Uma particularidade, entretanto, enriquece esse texto: a narrativa,
apesar do caráter memorial, é tecida em terceira pessoa. A autora
que nos deu excelentes páginas de prosa e poesia, desta feita, vem
com uma perspectiva inovadora: deu à sua personagem um perfil
psicológico em que o distanciamento que impregna o texto em terceira
pessoa garanta às memórias uma fluidez na reflexão e mesmo na
autocrítica. Esse jogo confere uma maior ponderação da protagonista
acerca da vida, bem como de seu espelho, a morte.
A personagem central, ao saber-se diagnosticada pela segunda
vez com um câncer, desta vez terminal, empreende sua missão
metalinguística: registrar pela palavra uma página por dia. Firmar
no papel a sua história, seus sentimentos, suas dores, suas perdas,
suas inquietações filosóficas, mas também as físicas, uma vez que os
tratamentos, na verdade, muito maltratam seu corpo que peleja contra
aquele que a personagem chama de “predador obsceno e demoníaco”. É
desse modo que a tessitura do passado alinhavando-se com o presente
nos traz um exercício de revisão da existência, não só pessoal, mas
também coletiva. Um mar de palavras em que a micro e a macro
histórias navegam juntas.
Do ponto de vista formal, é relevante destacar que os sessenta
capítulos da obra foram construídos em retábulo. Essa técnica requer
do autor uma acurada habilidade: elaborar partes que possam ser
lidas independentes umas das outras, mas que em sequência perfaçam
uma obra, como o clássico “Vidas Secas”, de Graciliano Ramos. Nesse
sentido, podemos dizer que a estrutura do texto metaforicamente traz
a sutileza de que a vida pode ser retomada de múltiplas formas, em
saltos da memória ou na linearidade. Também impressiona que a mesma
força e sensibilidade poéticas empregadas para resgatar a meninice
da personagem nos cordéis da pequena cidade em que se criou,
apresentam-se nas reflexões filosóficas do doutorado da narradora ou
na comparação entre o pretérito, o presente e o que especula acerca
do futuro da Humanidade.
O romance “A um passo do esquecimento” transita nas demais
obras de Gizelda Morais.

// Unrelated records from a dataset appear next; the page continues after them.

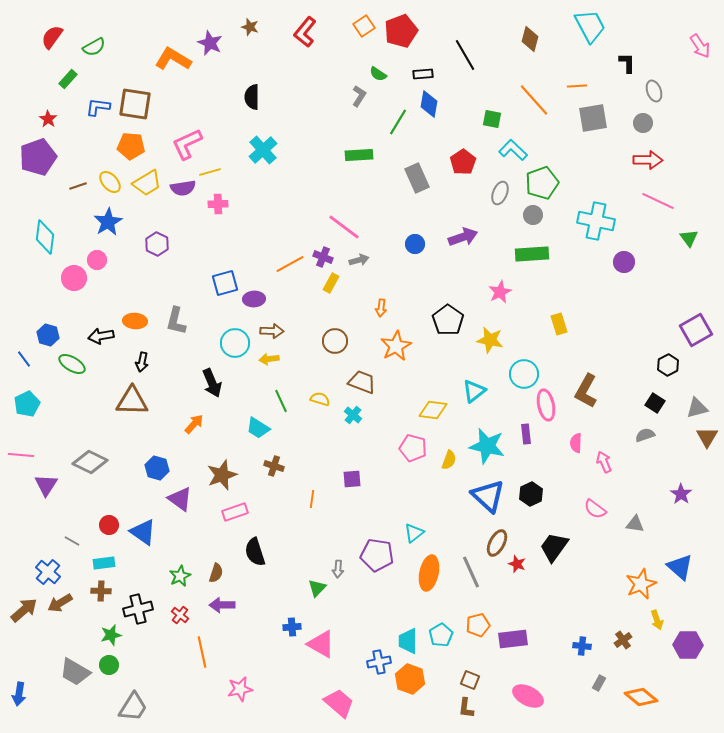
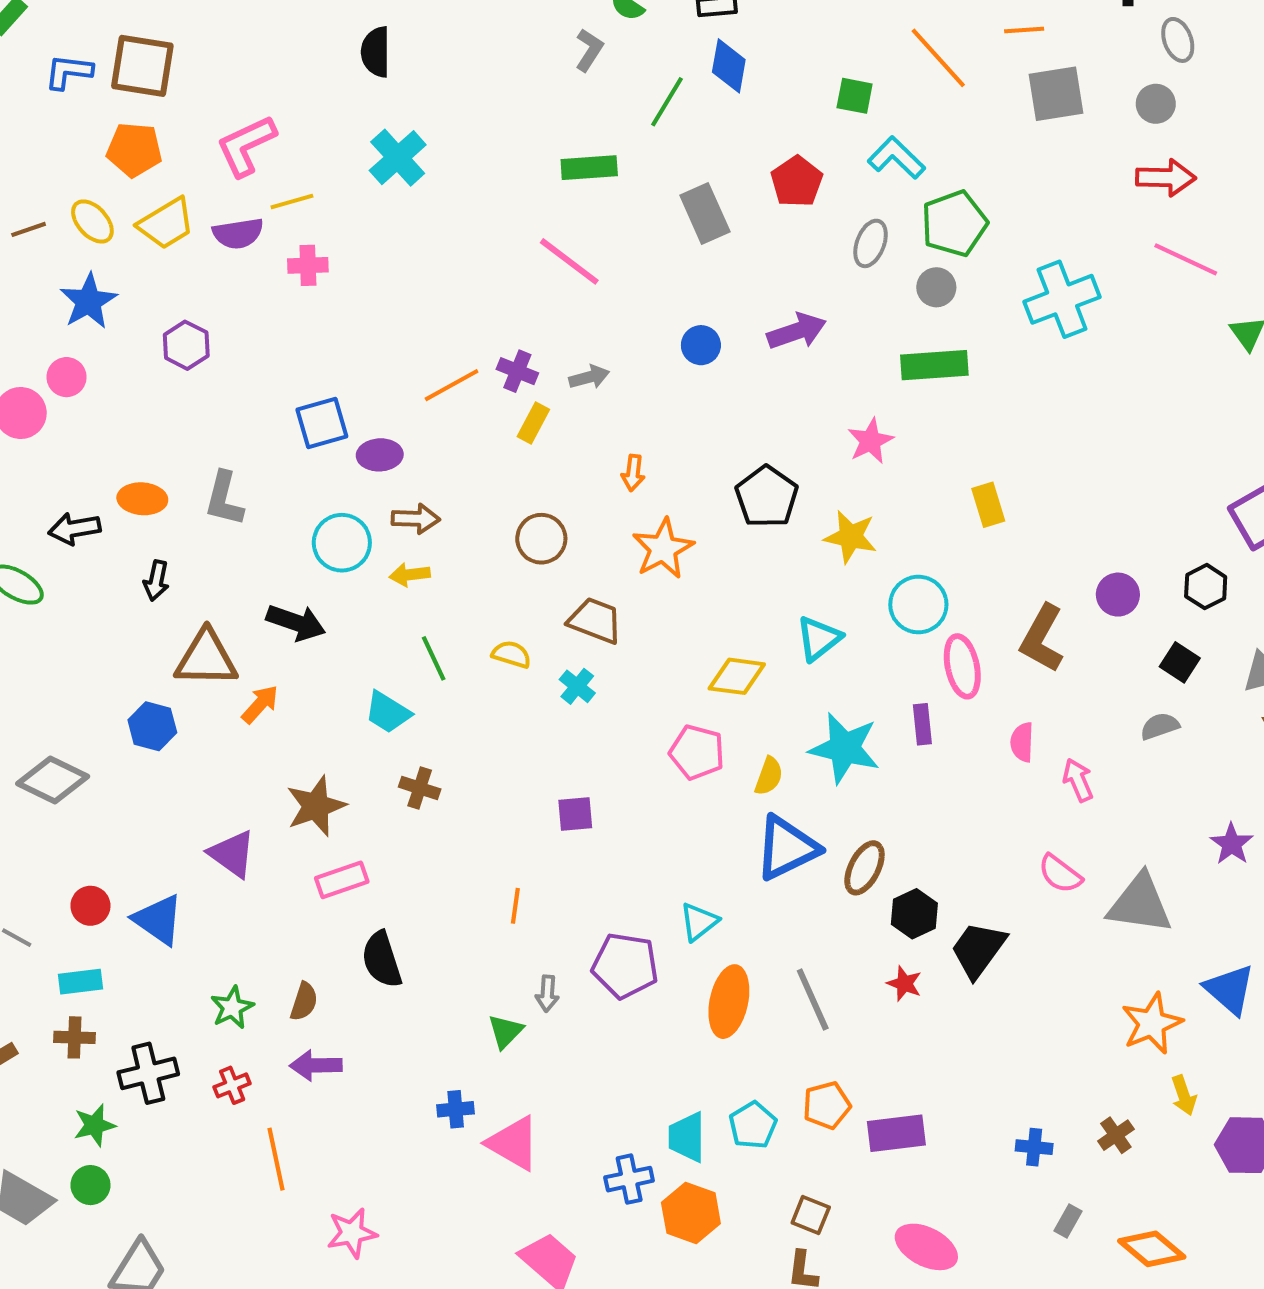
cyan cross: (596, 221) -> (1062, 299), turned -33
pink line: (344, 227) -> (569, 261), moved
purple circle: (624, 262) -> (1118, 595), moved
black arrow: (212, 383) -> (296, 622), turned -48
brown triangle: (132, 401) -> (206, 658), moved
blue hexagon: (157, 468) -> (152, 726), moved
black hexagon: (531, 494) -> (914, 914), moved
blue triangle: (488, 496) -> (787, 848), moved, turned 51
orange line: (312, 499) -> (515, 906), moved
gray triangle: (635, 524) -> (1140, 904), size x1.8
brown ellipse: (497, 543) -> (865, 868), moved
red cross: (180, 615) -> (232, 1085), turned 30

Nas suas páginas, é possível se entrever os
casarões e as senzalas das vivências humanas, o velejar dos que
navegam com esperança, as baladas de sua poesia, os espaços e épocas
regidos pelos agogôs da memória e os versos e reversos das
inquietações de tantos personagens que caminharam pelo conjunto de
sua obra. Nesse livro, Gizelda, com seus “olhos de praça triste”,
brinda-nos com que devemos considerar sua obra prima, plena de uma
pujança ímpar. Um texto que, ao contrário, do que anuncia seu
título, não há de ficar no esquecimento.
* Professor, Mestre em Letras (UFS) e doutorando em Literatura
Brasileira (USP). E-mail:
wagnerlemos@yahoo.com.br
A um passo do esquecimento
– Gizelda Morais.
Publicado em dezembro de 2014 em plataforma virtual
http://www.biblioteca24horas.com.br, endereço eletrônico em que
está disponível para compra do livro eletrônico ou impressão sob
demanda.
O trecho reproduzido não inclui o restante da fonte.